It is the ultimate Republican nightmare, the ultimate fantasy of Democratic spin. But with the 2000 campaign season already in full swing on Capitol Hill, the prospect of a Democratic takeover of Congress is starting to move beyond the realm of partisan pipe dreams.

"We're fixated on our survival right now," said John Feehery, a spokesman for House Speaker J. Dennis Hastert (R-Ill.). "Congress is definitely up for grabs."

The House certainly is, with Republicans clinging to a thin 10-vote majority, which would evaporate with the loss of five districts. And now that Rep. Rick Hill (R-Mont.) has announced his retirement and Rep. Bob Franks (R-N.J.) has decided to run for Senate, Democratic Congressional Campaign Committee Chairman Patrick J. Kennedy (R.I.) is crowing that so far, 14 of the 20 "open seats" for 2000 are being vacated by Republicans, the most favorable ratio for Democrats since their landslide in 1958.

Other House members may run for Senate as well, including Reps. Harold E. Ford Jr. (D-Tenn.), David Minge (D-Minn.), Frank LoBiondo (R-N.J.) and Bernard Sanders of Vermont, an independent who reliably votes Democratic. But the DCCC claims eight open seats now held by Republicans look competitive for 2000, versus three held by Democrats.

"That's the five-seat difference right there," DCCC spokesman Erik Smith said. "We're very excited about this. It seems like everything is coming together right now."

Polls suggest that the issues on the current congressional agenda--HMOs, campaign reform, gun control, Social Security, Medicare--tend to favor Democrats as well. But National Republican Congressional Committee spokeswoman Jill Schroeder says the GOP has an ace in the hole: the coattails of presidential favorite George W. Bush.

"The Democrats are running around measuring the drapes for their new offices, but it's way too early for that," Schroeder said. "The real thing to watch is the top of the ticket."

The Senate is supposed to be safer for Republicans, who hold a 10-vote cushion in the chamber. But 17 GOP incumbents are up for reelection, versus only 11 Democrats, with five open seats in play. Democratic Senatorial Campaign Committee political director Jim Jordan says he sees only one vulnerable Democratic incumbent, Sen. Charles S. Robb (Va.), versus as many as 11 beatable Republicans, notably freshmen Spencer Abraham (Mich.), Rod Grams (Minn.) and Rick Santorum (Pa.). With the decision by New Jersey Gov. Christine Todd Whitman (R) to forgo a Senate race, Democrats believe they have a legitimate shot at a coup.

In fact, even National Republican Senatorial Committee spokesman Stuart Roy acknowledges that for the most part, the GOP is playing defense in the Senate. "We don't want to lose seats, but for now, our goal is to just hold the majority," Roy said.
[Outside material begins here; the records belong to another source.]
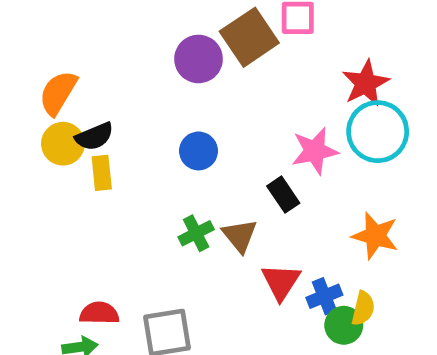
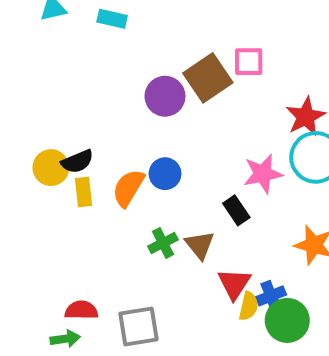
orange semicircle: (58, 93) -> (128, 188), moved
yellow semicircle: (363, 308) -> (249, 306), moved
green circle: (344, 325) -> (287, 320), size x1.4

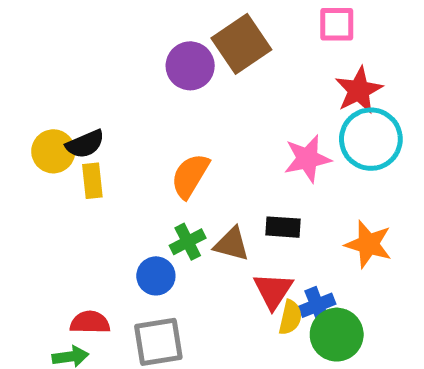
pink square: (249, 62) -> (337, 24), moved
blue circle: (165, 174) -> (156, 276), moved
orange semicircle: (128, 188) -> (190, 176), moved
black rectangle: (236, 210) -> (283, 227), moved, turned -52
brown triangle: (200, 245) -> (232, 244), turned -36

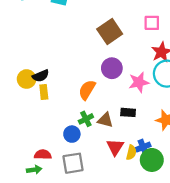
purple circle: (190, 66) -> (112, 68), moved
red triangle: (273, 291) -> (115, 147), moved

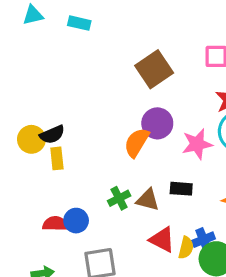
orange semicircle: (87, 90) -> (137, 142), moved
blue circle: (72, 134) -> (76, 221), moved
red triangle: (115, 147) -> (162, 240), turned -36
red semicircle: (43, 155) -> (55, 224), moved

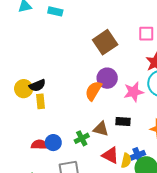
green cross: (119, 198) -> (82, 138), moved

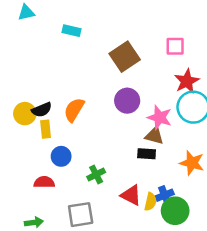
cyan rectangle: (55, 11) -> (71, 31), moved
orange semicircle: (93, 91) -> (74, 110), moved
pink star: (134, 92) -> (160, 117), turned 30
brown triangle: (101, 129) -> (154, 136), moved
blue circle: (53, 143) -> (61, 156), moved

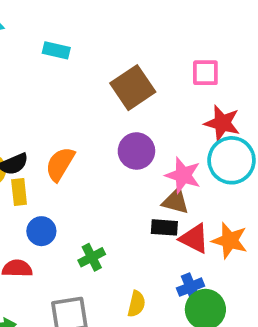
red star: (187, 81) -> (222, 123), turned -30
red triangle: (131, 195) -> (194, 239), moved
yellow semicircle: (150, 202) -> (136, 304), moved

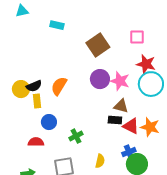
pink star: (183, 175) -> (120, 81), moved

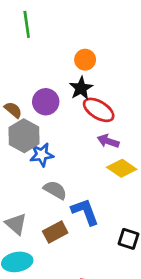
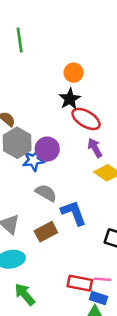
purple circle: (46, 102) -> (47, 149), moved
purple arrow: (108, 141) -> (95, 148), turned 42

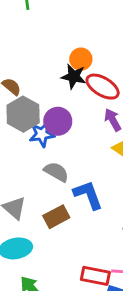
orange circle: (74, 73) -> (81, 59), moved
black star: (70, 99) -> (74, 76), moved, turned -30

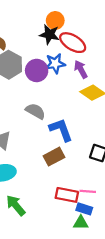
blue star: (42, 134) -> (55, 64), moved
brown rectangle: (56, 217) -> (54, 157), moved

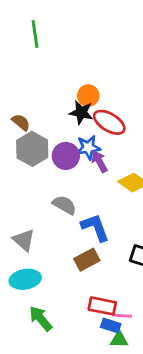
purple arrow: (81, 69) -> (99, 162), moved
pink line: (88, 191) -> (122, 316), moved
blue rectangle: (84, 209) -> (111, 326), moved

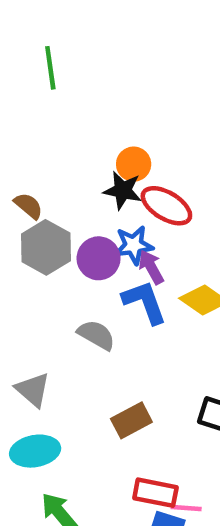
blue L-shape: (95, 227) -> (145, 302), moved

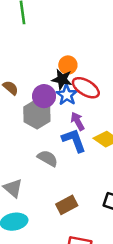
blue star: (134, 245) -> (67, 95), moved, turned -30
gray hexagon: (46, 247) -> (37, 114), moved
purple circle: (99, 258) -> (44, 96), moved

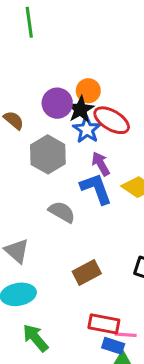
black star: (62, 79) -> (81, 109), turned 30
purple circle: (44, 96) -> (57, 103), moved

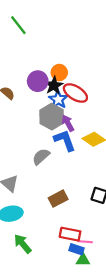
green line: (29, 22) -> (18, 25), turned -30
gray hexagon: (48, 154) -> (52, 117), moved
gray semicircle: (62, 212) -> (41, 157), turned -72

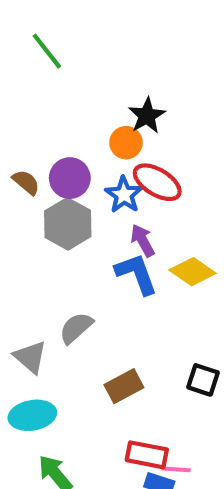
purple circle: (38, 81) -> (70, 178), moved
black star: (54, 85) -> (147, 116), moved
gray hexagon: (52, 117) -> (68, 224), moved
gray semicircle: (41, 157) -> (76, 328), moved

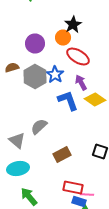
purple circle: (70, 178) -> (35, 44), moved
brown semicircle: (26, 182) -> (12, 68), moved, turned -56
blue star: (124, 195) -> (55, 74), moved
purple arrow: (143, 240) -> (81, 82), moved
BUDGET GROUSING: It's one thing for Republican leaders to endure the taunts and hoots of Democrats as they engage in creative accounting to try to stay within tight budget rules this year. But it's quite another when fellow Republicans are the ones lobbing the grenades.

"Some senators complain and then some senators have to do something about it," Senate Majority Leader Trent Lott (R-Miss.) growled late last week following the latest blast from within his own ranks. "So what I need is less complaining and more action."

The majority leader was responding to open complaints from Republican Sens. Chuck Hagel (Neb.) and George V. Voinovich (Ohio) about the more blatant leadership efforts to circumvent the spending limits in passing appropriations bills.

"Most Americans do not understand budget terminology like 'forward funding' . . . 'advance funding' . . . '13 month fiscal years' . . . and other more creative terms and accounting methods," Hagel wrote in a letter to colleagues. "What the American people do understand are terms like 'smoke and mirrors' and 'dishonesty.' "

THE WEEK AHEAD: The House and the Senate will focus heavily on budget work this week. The Senate will also deal with a major bankruptcy bill, which Democrats hope to use as a vehicle to address a minimum wage increase and gun control measures. The House will vote on dairy regulations and health research legislation, and may take up the Senate joint resolution criticizing President Clinton's decision to grant clemency to members of a Puerto Rican terrorist group.

Staff writer Eric Pianin contributed to this report.